---- MATERIALS PROVIDED
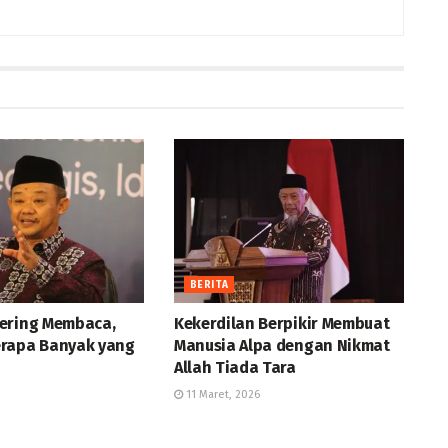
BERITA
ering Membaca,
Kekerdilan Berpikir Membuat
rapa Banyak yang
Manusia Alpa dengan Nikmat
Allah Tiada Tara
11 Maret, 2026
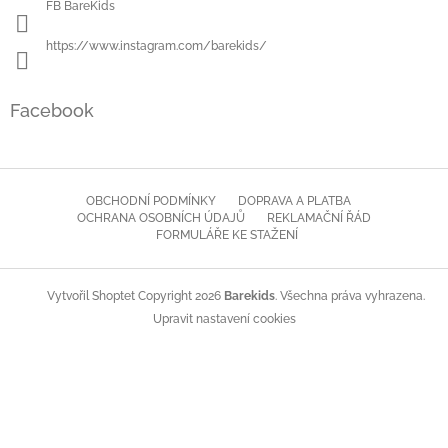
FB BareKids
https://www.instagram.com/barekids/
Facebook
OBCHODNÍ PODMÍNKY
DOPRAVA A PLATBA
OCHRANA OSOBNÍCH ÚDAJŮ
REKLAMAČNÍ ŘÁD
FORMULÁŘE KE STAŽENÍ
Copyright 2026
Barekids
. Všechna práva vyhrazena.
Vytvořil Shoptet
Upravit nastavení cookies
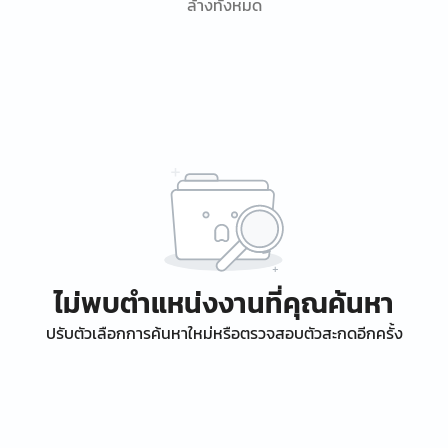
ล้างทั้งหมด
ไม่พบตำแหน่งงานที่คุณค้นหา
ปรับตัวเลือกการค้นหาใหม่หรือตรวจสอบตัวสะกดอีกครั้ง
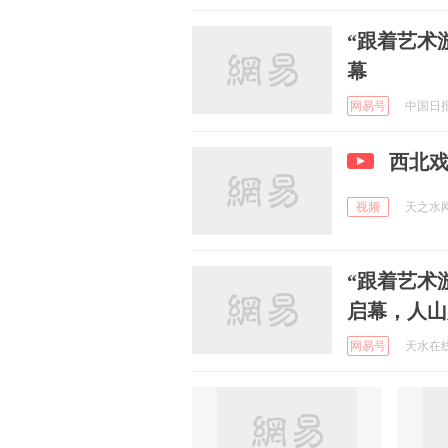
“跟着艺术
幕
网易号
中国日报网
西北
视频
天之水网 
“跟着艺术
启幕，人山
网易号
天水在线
--------
---- MATERIALS PROVIDED
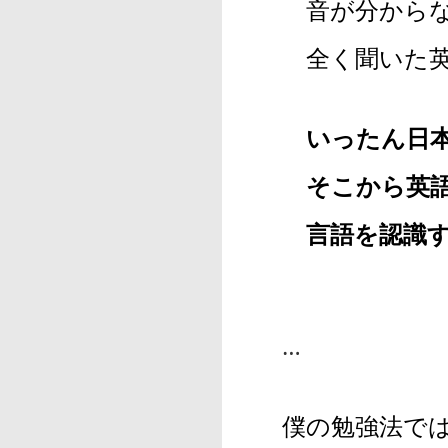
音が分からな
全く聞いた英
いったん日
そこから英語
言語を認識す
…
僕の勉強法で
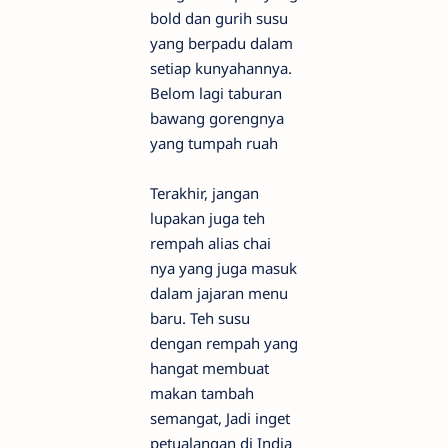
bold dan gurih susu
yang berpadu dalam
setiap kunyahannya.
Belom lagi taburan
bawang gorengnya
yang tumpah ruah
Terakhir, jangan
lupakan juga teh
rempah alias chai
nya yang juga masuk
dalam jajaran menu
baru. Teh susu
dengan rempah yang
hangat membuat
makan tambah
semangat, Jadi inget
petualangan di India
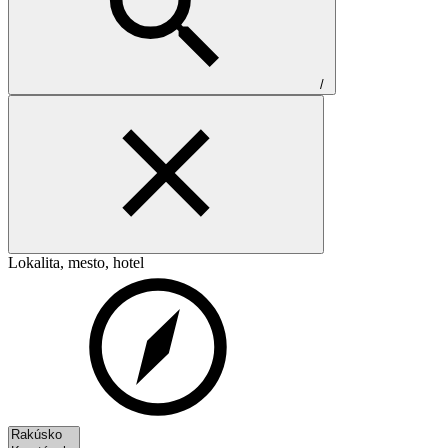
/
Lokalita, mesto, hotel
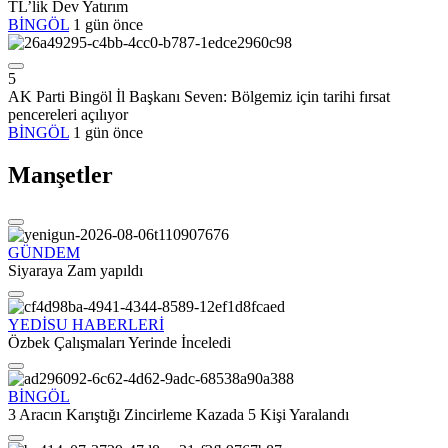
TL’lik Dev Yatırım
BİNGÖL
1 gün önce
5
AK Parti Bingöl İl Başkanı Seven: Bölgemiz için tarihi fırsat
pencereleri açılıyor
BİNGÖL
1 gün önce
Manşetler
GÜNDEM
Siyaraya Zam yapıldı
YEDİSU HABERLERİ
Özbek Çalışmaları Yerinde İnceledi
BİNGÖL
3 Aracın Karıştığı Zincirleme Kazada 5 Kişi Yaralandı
--------
---- MATERIALS PROVIDED
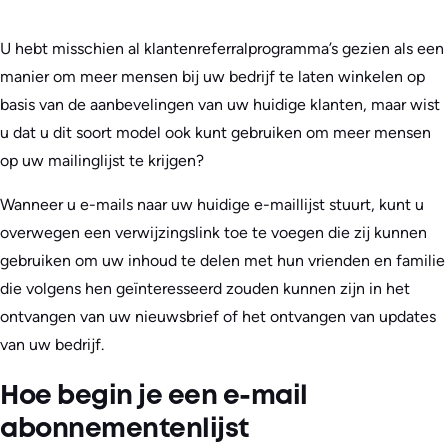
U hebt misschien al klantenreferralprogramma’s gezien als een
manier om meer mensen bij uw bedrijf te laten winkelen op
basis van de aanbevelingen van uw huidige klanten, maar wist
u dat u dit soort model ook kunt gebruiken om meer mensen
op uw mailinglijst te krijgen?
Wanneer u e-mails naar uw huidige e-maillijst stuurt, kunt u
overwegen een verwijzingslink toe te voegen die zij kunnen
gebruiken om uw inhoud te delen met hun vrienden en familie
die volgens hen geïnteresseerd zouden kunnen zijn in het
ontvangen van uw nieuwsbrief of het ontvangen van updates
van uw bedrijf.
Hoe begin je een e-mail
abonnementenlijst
--------
*THE TASK:*
Using the listing, collect all lines in which the string "huidige" is found.

*SOLUTION FOR THIS EXERCISE:*
basis van de aanbevelingen van uw huidige klanten, maar wist
Wanneer u e-mails naar uw huidige e-maillijst stuurt, kunt u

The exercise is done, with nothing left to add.